HTE_R_learner = Rlearner(MovieLens_CEL, outcome, treatment, controls, n_folds, y_model, ps_model, Rlearner_model)
HTE_R_learner = HTE_R_learner.to_numpy()

estimate with R-learner

fold 1,testing r2 y_learner: 0.019, ps_learner: 0.734

fold 2,testing r2 y_learner: 0.015, ps_learner: 0.739

fold 3,testing r2 y_learner: 0.017, ps_learner: 0.740

fold 4,testing r2 y_learner: 0.017, ps_learner: 0.736

fold 5,testing r2 y_learner: 0.018, ps_learner: 0.725

fold 1, training r2 R-learner: 0.028, testing r2 R-learner: 0.028

fold 2, training r2 R-learner: 0.031, testing r2 R-learner: 0.020

fold 3, training r2 R-learner: 0.029, testing r2 R-learner: 0.029

fold 4, training r2 R-learner: 0.030, testing r2 R-learner: 0.024

fold 5, training r2 R-learner: 0.030, testing r2 R-learner: 0.024

Let’s focus on the estimated HTEs for three randomly chosen users:

print("R-learner:  ",HTE_R_learner[np.array([0,1000,5000])])

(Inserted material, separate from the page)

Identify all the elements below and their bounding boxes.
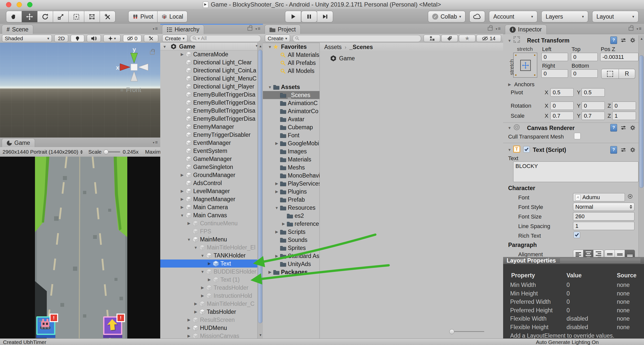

R-learner:   [0.05127254 0.08881288 0.10304225]

ATE_R_learner = np.sum(HTE_R_learner)/n
print("Choosing Drama instead of Sci-Fi is expected to improve the rating of all users by",round(ATE_R_learner,4), "out of 5 points.")

Choosing Drama instead of Sci-Fi is expected to improve the rating of all users by 0.0755 out of 5 points.

Conclusion: Choosing Drama instead of Sci-Fi is expected to improve the rating of all users by 0.0755 out of 5 points.

References

2. Xinkun Nie and Stefan Wager. Quasi-oracle estimation of heterogeneous treatment effects. Biometrika, 108(2):299–319, 2021.

3. Peter M Robinson. Root-n-consistent semiparametric regression. Econometrica: Journal of the Econometric Society, pages 931–954, 1988.